I guess these permissions are not necessary for Google Life Sciences. The samples are stored in a user payed bucket of a third party and I wont be able to obtain the adequate permissions.

I hope someone can help me out finding a solution here.
Thanks in advance.
Miguel

Here I attach my nextflow.config that I have used:

// Process parameters
process {
    errorStrategy = { task.exitStatus in [14] ? 'retry' : 'ignore' }
    maxRetries = 5
    withName: preprocess {
        executor = 'google-batch'
        container = 'atlas-filter:latest'
        machineType = 'n1-highcpu-8'
        maxForks = 15
        disk = { 375.GB }
    }
    withName: pathseq {
        executor = 'google-batch'
        container = 'gatk4'
        machineType = 'n1-highmem-16'
        maxForks = 40
    }
    withName: kraken2 {
        executor = 'google-batch'
        container = 'kraken2'
        machineType = 'n1-highmem-16'
        maxForks = 30
    }
}
// Specify Google Lifescience processes
google {
    project = 'project'
    location = 'europe-west4'
    enableRequesterPaysBuckets = true
    batch.bootDiskSize = 50.GB
    batch.serviceAccountEmail = 'miparrama@project.iam.gserviceaccount.com'
    batch.spot = false
}

fusion.enabled = true
wave.enabled = true

// Capture report with NF-Tower
tower {
    accessToken = 'token'
    enabled = true
}

The google project has to be specified when the bucket is requester pays.

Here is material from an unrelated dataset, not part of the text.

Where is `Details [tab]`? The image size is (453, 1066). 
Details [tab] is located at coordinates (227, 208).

Looks like you are doing this. There was a bug with this feature that was fixed in 24.04, so as long as you’re using 24.04 or newer it should work.

Hi Ben,
Sorry, I forgot to mention that I have also tried with v.24.04 and v.25.01.0-edge and I am still getting the same issue.

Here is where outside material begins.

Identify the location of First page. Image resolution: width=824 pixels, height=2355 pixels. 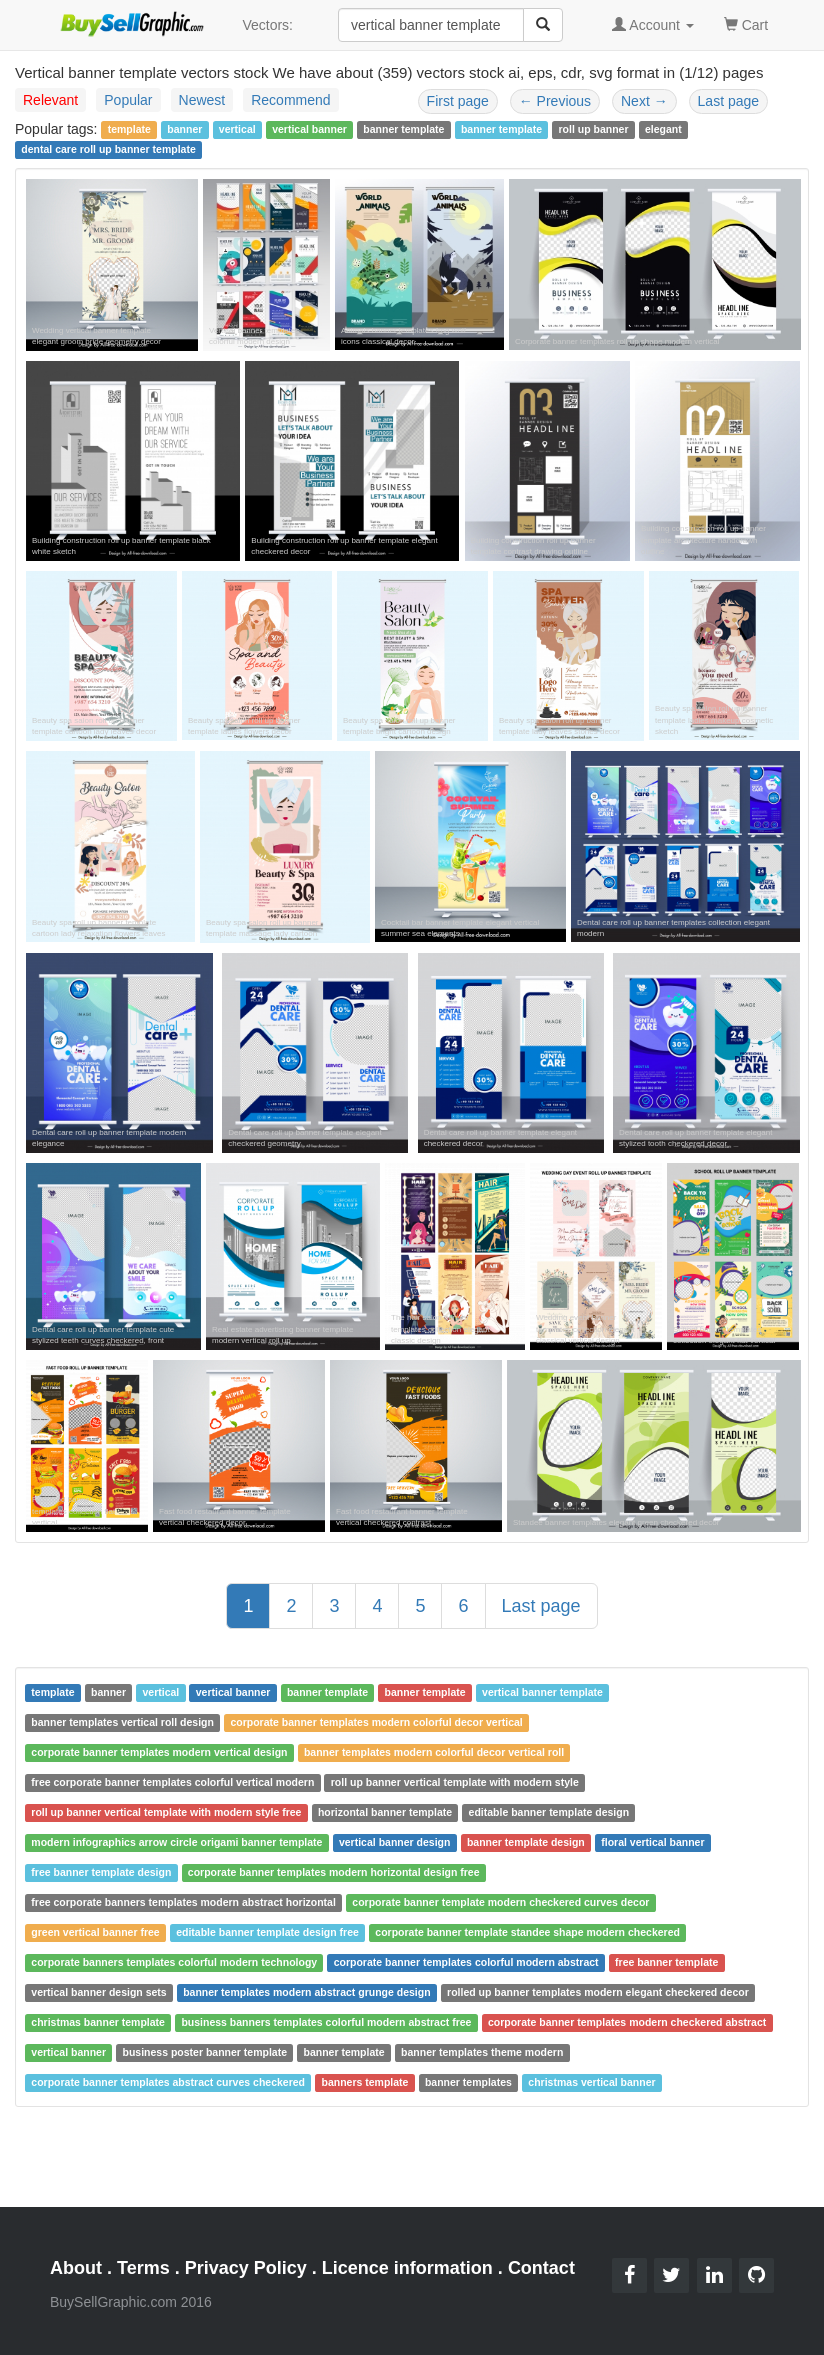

 N E X T F L O W   ~  version 25.01.0-edge

Launching `microbe-atlas.nf/main.nf` [grave_kirch] DSL2 - revision: 5350b0a789

Monitor the execution with Seqera Platform using this URL: https://cloud.seqera.io/user/miparrama/watch/56KiwU7S6PiNQQ
executor >  google-batch (2)
[0b/d98d84] process > preprocess (2) [100%] 2 of 2, failed: 2 ✔
[-        ] process > pathseq        -
[-        ] process > kraken2        -
[de/8cd1ba] NOTE: Process `preprocess (1)` terminated for an unknown reason -- Likely it has been terminated by the external system -- Error is ignored
[0b/d98d84] NOTE: Process `preprocess (2)` terminated for an unknown reason -- Likely it has been terminated by the external system -- Error is ignored
Completed at: 11-Mar-2025 09:56:29
Duration    : 2m 6s
CPU hours   : (a few seconds)
Succeeded   : 0
Ignored     : 2
Failed      : 2

Hi Ben,
Do you have any update about this type of problem, or do you know how could I debug it?. I have tried with different Nextflow versions and I still get the same problem.
I could work around it using the Cloud Life Sciences executor (which will be deprecated quite soon). Or by copying the files manually (which would increase the costs).